Task details:
Your task is to copy each line of the material below that includes "cookies".

[[ Task data open ]]

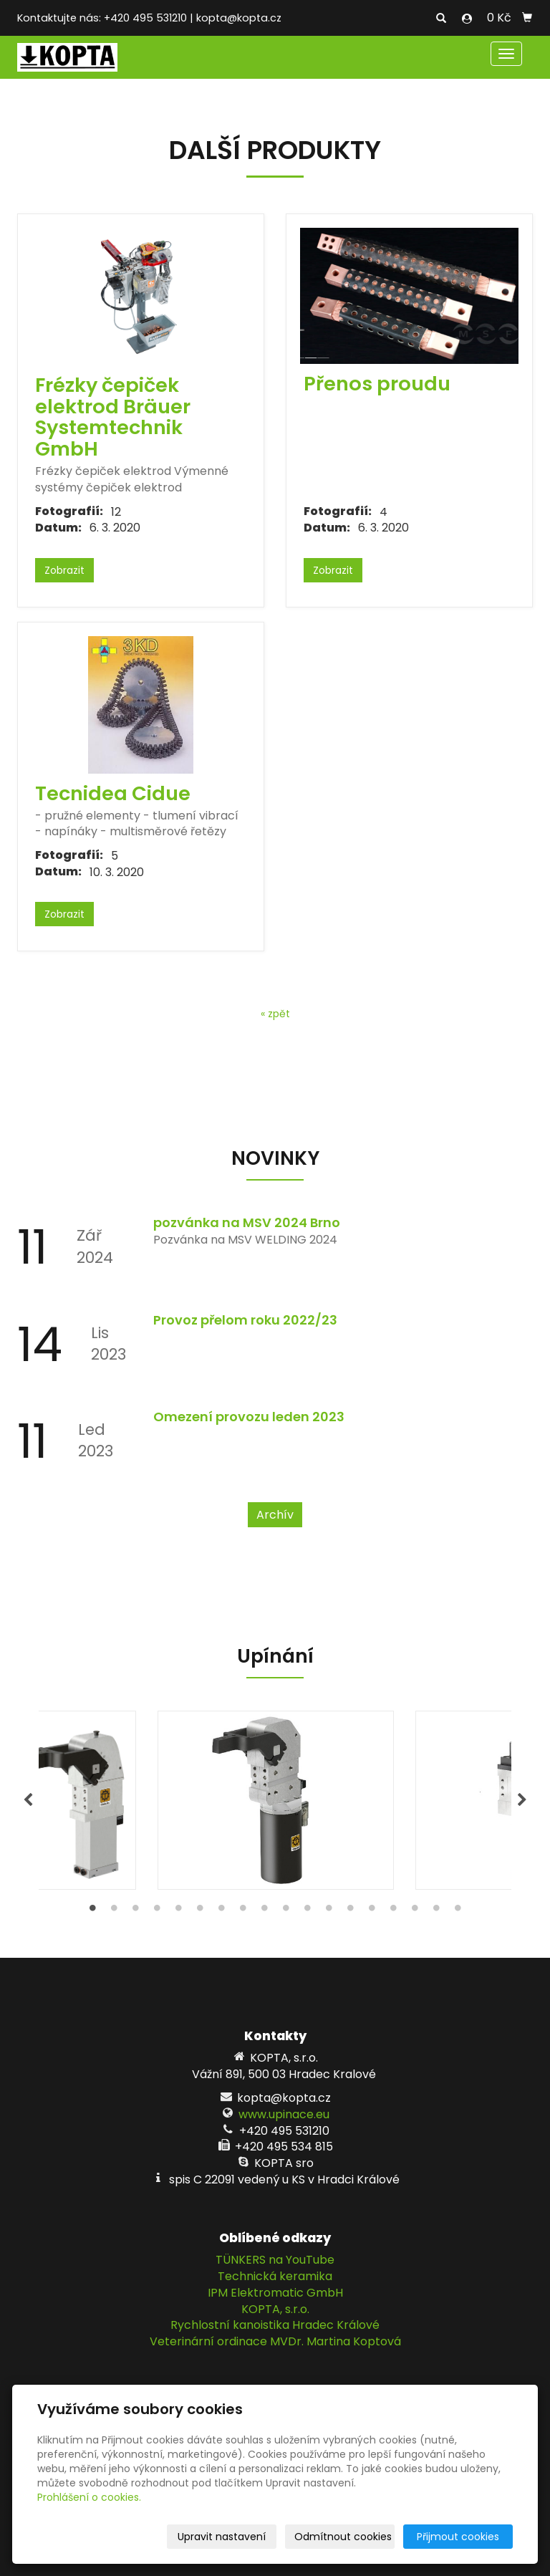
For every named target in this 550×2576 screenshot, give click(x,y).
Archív (275, 1514)
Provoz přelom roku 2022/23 (245, 1320)
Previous (28, 1800)
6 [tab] (200, 1911)
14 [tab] (372, 1911)
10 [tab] (286, 1911)
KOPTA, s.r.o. (275, 2309)
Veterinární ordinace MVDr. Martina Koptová (275, 2341)
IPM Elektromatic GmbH (275, 2292)
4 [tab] (157, 1911)
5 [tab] (178, 1911)
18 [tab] (457, 1911)
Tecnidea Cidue (112, 793)
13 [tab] (350, 1911)
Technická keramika (275, 2276)
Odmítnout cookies (343, 2536)
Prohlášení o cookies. (89, 2497)
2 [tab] (114, 1911)
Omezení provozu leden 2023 (248, 1417)
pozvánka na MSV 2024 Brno (246, 1222)
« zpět (275, 1013)
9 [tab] (264, 1911)
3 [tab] (135, 1911)
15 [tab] (393, 1911)
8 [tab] (243, 1911)
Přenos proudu (377, 384)
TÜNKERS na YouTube (275, 2259)
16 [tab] (414, 1911)
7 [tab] (221, 1911)
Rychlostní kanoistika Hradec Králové (275, 2325)
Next (522, 1800)
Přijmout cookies (458, 2536)
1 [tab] (92, 1911)
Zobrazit (64, 570)
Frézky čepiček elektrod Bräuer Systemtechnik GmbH (112, 417)
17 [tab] (436, 1911)
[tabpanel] (275, 1800)
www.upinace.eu (283, 2114)
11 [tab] (307, 1911)
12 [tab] (329, 1911)
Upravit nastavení (222, 2536)
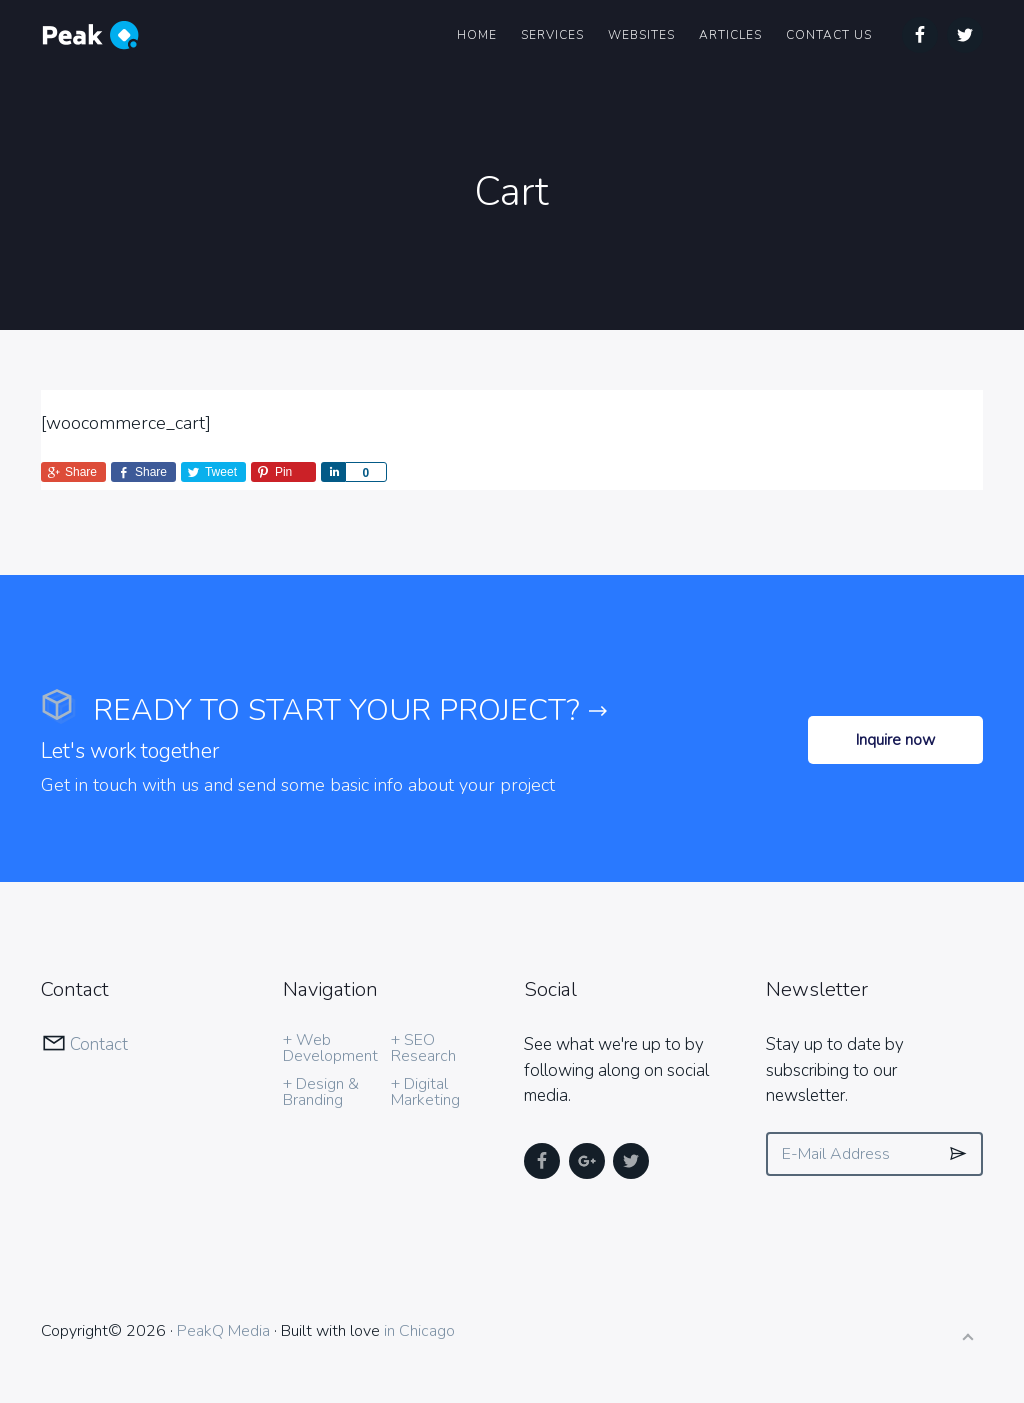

[[ Task data closed ]]

Answer box:
Odmítnout cookies (343, 2536)
Prohlášení o cookies. (89, 2497)
Přijmout cookies (458, 2536)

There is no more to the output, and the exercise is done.